Scrutiny of Directors' pay packages is likely to increase
following the introduction last week of new Regulations on
Directors' pay
Who will be affected and when?
The Directors' Remuneration Report Regulations 2002
("Regulations"), came into force on 1 August 2002. The Regulations
apply to all companies which are formed and registered under the UK
Companies Acts, and whose shares are listed on the Official List,
the New York Stock Exchange, NASDAQ or certain EU stock exchanges
(quoted companies). They affect the accounts of quoted companies
for financial periods ending on or after 31 December 2002. Quoted
companies whose current financial period ends on or after this date
therefore need to start considering now how they will deal with the
changes which are likely to follow from the Regulations.
What are the main things covered by the
Regulations?
All quoted companies are required to produce a
'Remuneration Report' containing detailed information about
directors' remuneration.
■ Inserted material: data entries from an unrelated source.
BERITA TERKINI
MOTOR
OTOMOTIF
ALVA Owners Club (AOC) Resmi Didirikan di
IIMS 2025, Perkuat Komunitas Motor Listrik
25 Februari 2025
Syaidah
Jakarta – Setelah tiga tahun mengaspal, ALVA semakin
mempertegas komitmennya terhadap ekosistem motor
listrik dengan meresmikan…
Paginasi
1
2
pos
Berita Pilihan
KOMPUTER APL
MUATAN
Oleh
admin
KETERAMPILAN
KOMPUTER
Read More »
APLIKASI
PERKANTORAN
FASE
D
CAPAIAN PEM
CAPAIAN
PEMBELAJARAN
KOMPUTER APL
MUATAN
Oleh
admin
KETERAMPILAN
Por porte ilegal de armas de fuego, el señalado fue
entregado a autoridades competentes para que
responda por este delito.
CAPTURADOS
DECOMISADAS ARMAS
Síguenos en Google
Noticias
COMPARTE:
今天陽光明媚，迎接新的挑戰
The Remuneration Report will form part of
the annual report and accounts, and certain information in the
report will have to be audited by the company's auditors.
The information which the Regulations require to be
disclosed falls into two categories:
- information on each director's remuneration which, broadly,
companies whose securities are listed on the Official List
("listed") are already required by the Listing Rules to have
audited and to include in their accounts; and
- further information on the remuneration committee, how the
company determines its policy on directors' remuneration, and how
remuneration has been, and will in future be, related to the
company's performance.
The other key change introduced by the Regulations is the need to
put the remuneration report to an advisory shareholder vote.
The current regime
Summary of the relevant legal and other
requirements
At present, all companies which produce accounts
are required by Schedule 6 of the Companies Act 1985 to disclose
the aggregate emoluments paid to directors (salary, fees,
bonuses and the cash value of other benefits) as well as the
aggregate amounts paid by the company in contributions to
directors' pension schemes, awards made under Long Term Incentive
Plans (LTIPS) and any gains made by directors on the exercise of
share options. In addition, all companies are required to disclose
the aggregate amounts paid by way of excess pension benefits to
directors and past directors, amounts paid for loss of office, and
amounts paid to third parties for the services of any director.
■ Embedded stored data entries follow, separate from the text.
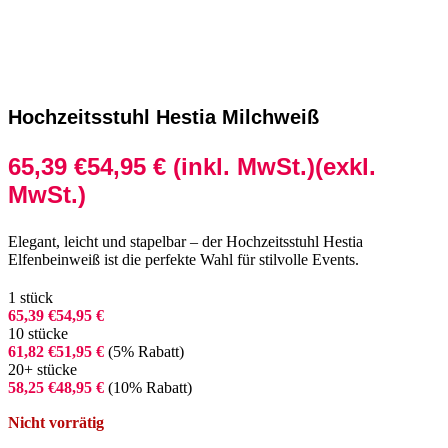
Hochzeitsstuhl Hestia Milchweiß
65,39
€
54,95
€
(inkl. MwSt.)
(exkl.
MwSt.)
Elegant, leicht und stapelbar – der Hochzeitsstuhl Hestia
Elfenbeinweiß ist die perfekte Wahl für stilvolle Events.
1
stück
65,39
€
54,95
€
10 stücke
61,82
€
51,95
€
(5% Rabatt)
20+ stücke
58,25
€
48,95
€
(10% Rabatt)
Nicht vorrätig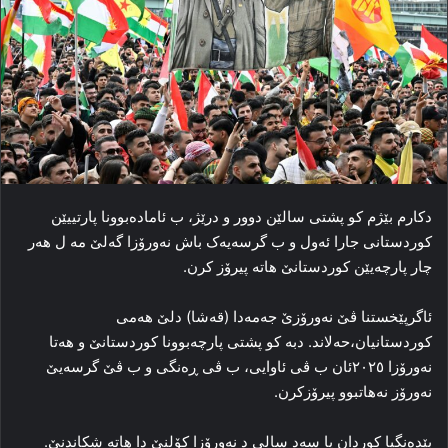
دکارم بێژم کو پشتی سالێن دوور و درێژ، ب ئاماده‌بوونا پارتییێن
کوردستانی جارا ئه‌ول و ب گرسه‌یه‌ک باش نه‌ورۆزا گه‌لێ مه‌ ل هه‌ر
چار پا‌رچەیێن کوردستانێ هاته‌ پیرۆز کرن.
ئاگرپێخستنا ڤێ نه‌ورۆزێ جه‌مه‌دا (قه‌شا) دلێ هه‌می
کوردستانیان،حه‌لاند. دبه‌ کو پشتی پارچه‌بوونا کوردستانێ و هه‌تا
نه‌ورۆزا ۲۰۲٥ئان ب ڤی ئاوایی، ب ڤی ڕه‌نگی و ب ڤێ گرسه‌یێ
نه‌ورۆز نه‌هاتبوو پیرۆزکرن.
بێده‌نگیا کوردان یا سه‌د سالی د نه‌ورۆزا کۆلنێ دا هاته‌ شکاندنێ.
Separately, companies are obliged to disclose details of the
emoluments paid, company pension contributions, LTIP awards and
gains made on the exercise of share options in respect of the
highest paid director, but there is no legal requirement to provide
this information for any other individual director (although this
may sometimes be done as a matter of best practice).
Listed companies are subject to more onerous
disclosure obligations under chapter 12 of the Listing Rules and
under the Combined Code. These require the company's accounts to
include this type of information for each director, as well
as certain information about the terms of each director's service
contract and the value of their pension benefits. The information
about each director's emoluments, share options, LTIP awards and
pension benefits must be audited. The company must also set out its
policy on executive directors' remuneration and on the grant of
share options and awards under LTIPs, and a justification of any
changes to the policy or any departures from it. The Combined Code
states that "the performance-related elements of remuneration
should form a significant proportion of the total remuneration
package". The Listing Rules do not, however, require companies to
justify the policies adopted, or explain how they are put together,
and many statements of policy go little further than saying that
the company intends to reward its directors according to their
performance and the going market rate.
In terms of shareholder input into remuneration
packages, under the Listing Rules share option schemes and LTIPs
must generally be approved by shareholders before they are adopted.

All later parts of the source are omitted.